Het verschil met de frames van de milieubeweging is dat deze voorbeelden niet uitnodigen tot debat met andersdenkenden. Ze staan te ver van de voor iedereen waarneembare realiteit, namelijk dat het klimaat sneller dan ooit opwarmt en dat de wetenschap, een enkele querulant uitgezonderd, hiervoor geen natuurlijke oorzaken weet aan te wijzen. En soms schieten ze hun doel voorbij. Toenmalig VVD-fractievoorzitter Klaas Dijkhof bedacht ooit de term klimaatdrammer voor zijn collega van D66, Rob Jetten. Die maakte er een geuzennaam van en liet zelfs een trui vervaardigen met het trotse opschrift klimaatdrammer. Tegenwoordig is het kledingstuk voor 66 euro voor iedereen verkrijgbaar in de webshop van D66.
“De klimaatbeweging komt de eer toe dat ze met een kreupel begrip een belangrijk debat hebben aangezwengeld”
De taalvondsten van de klimaatbeweging doen het beter. Op de stilistische en inhoudelijke kwaliteit van het begrip fossiele subsidies kun je, zie boven, weliswaar van alles aanmerken, maar de vraag welke rol financiële instrumenten van de overheid (moeten) spelen in het energie- en klimaatbeleid, is en blijft relevant. De klimaatbeweging komt daarom de eer toe dat ze met een kreupel begrip een belangrijk debat hebben aangezwengeld.

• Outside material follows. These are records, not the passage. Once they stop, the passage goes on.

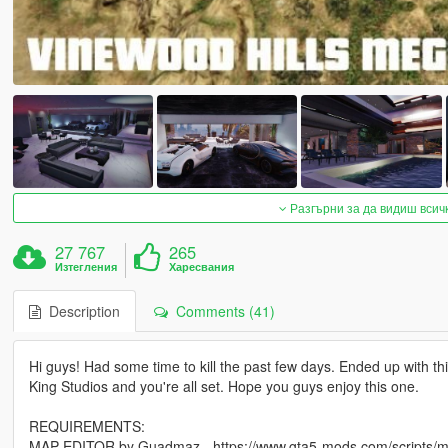
Разгърни за да видиш всич
27 767
265
Изтегления
Харесвания
Description
Comments (41)
Hi guys! Had some time to kill the past few days. Ended up with th
King Studios and you're all set. Hope you guys enjoy this one.
REQUIREMENTS:
MAP EDITOR by Guadmaz - https://www.gta5-mods.com/scripts/m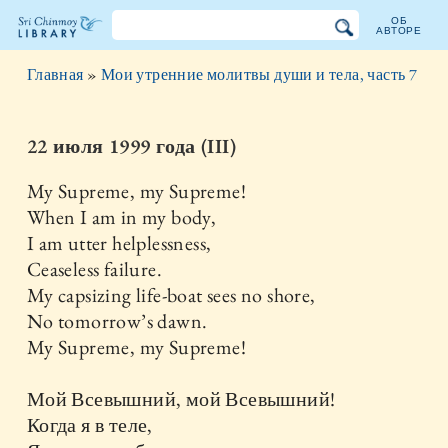
ОБ
АВТОРЕ
Библиотека
Главная
»
Мои утренние молитвы души и тела, часть 7
Шри
Чинмоя
22 июля 1999 года (III)
My Supreme, my Supreme!
When I am in my body,
I am utter helplessness,
Ceaseless failure.
My capsizing life-boat sees no shore,
No tomorrow’s dawn.
My Supreme, my Supreme!
Мой Всевышний, мой Всевышний!
Когда я в теле,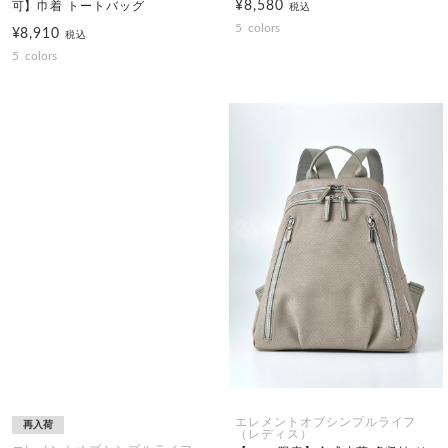
¥8,580
可】巾着 トートバッグ
税込
5
colors
¥8,910
税込
5
colors
エレメントオブシンプルライフ
再入荷
（レディス）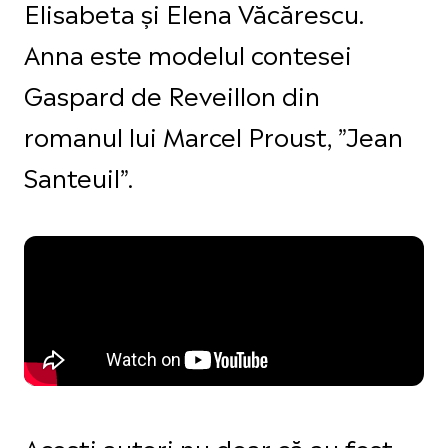
Elisabeta și Elena Văcărescu.
Anna este modelul contesei
Gaspard de Reveillon din
romanul lui Marcel Proust, ”Jean
Santeuil”.
Acești autori nu doar că au fost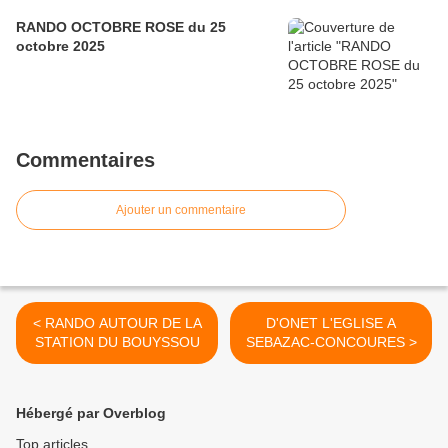
RANDO OCTOBRE ROSE du 25
octobre 2025
Commentaires
Ajouter un commentaire
< RANDO AUTOUR DE LA
D'ONET L'EGLISE A
STATION DU BOUYSSOU
SEBAZAC-CONCOURES >
Hébergé par Overblog
Top articles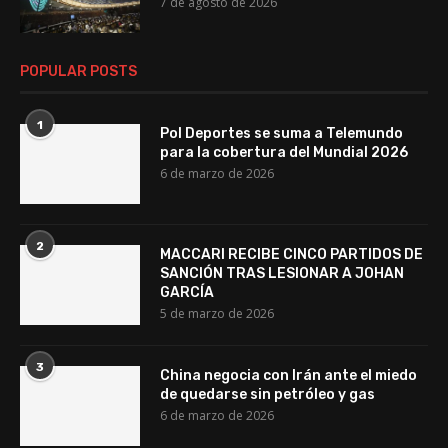
7 de agosto de 2026
POPULAR POSTS
1
Pol Deportes se suma a Telemundo
para la cobertura del Mundial 2026
6 de marzo de 2026
2
MACCARI RECIBE CINCO PARTIDOS DE
SANCIÓN TRAS LESIONAR A JOHAN
GARCÍA
5 de marzo de 2026
3
China negocia con Irán ante el miedo
de quedarse sin petróleo y gas
6 de marzo de 2026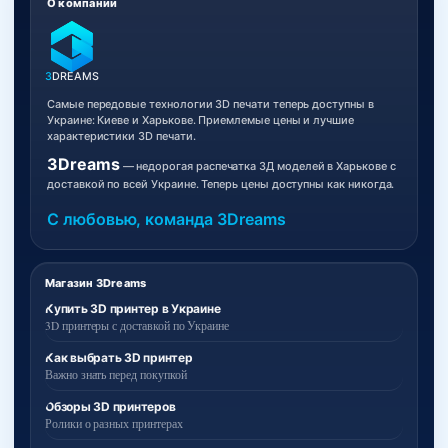
О компании
3
DREAMS
Самые передовые технологии 3D печати теперь доступны в
Украине: Киеве и Харькове. Приемлемые цены и лучшие
характеристики 3D печати.
3Dreams
— недорогая распечатка 3Д моделей в Харькове с
доставкой по всей Украине. Теперь цены доступны как никогда.
С любовью, команда 3Dreams
Магазин 3Dreams
Купить 3D принтер в Украине
3D принтеры с доставкой по Украине
Как выбрать 3D принтер
Важно знать перед покупкой
Обзоры 3D принтеров
Ролики о разных принтерах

Het afschaffen van die ‘fossiele’ ‘subsidies’ blijkt overigens een stuk ingewikkelder dan het bedenken van het frame. Maar dat is nauwelijks opzienbarend te noemen. De poëtische verzuchting van Willem Elsschot dat tussen droom en daad wetten in de weg staan en praktische bezwaren, is onverminderd actueel. Eén troost voor de progressieven onder ons: Daar lijden niet alleen groene, maar ook rechts-populistische idealen onder. De vier partijen die momenteel een rechts-populistische coalitie in elkaar proberen te spijkeren, zullen dat nog merken als ze reeds getroffen klimaat- en natuurbeschermingsmaatregelen daadwerkelijk geheel of gedeeltelijk terug willen draaien.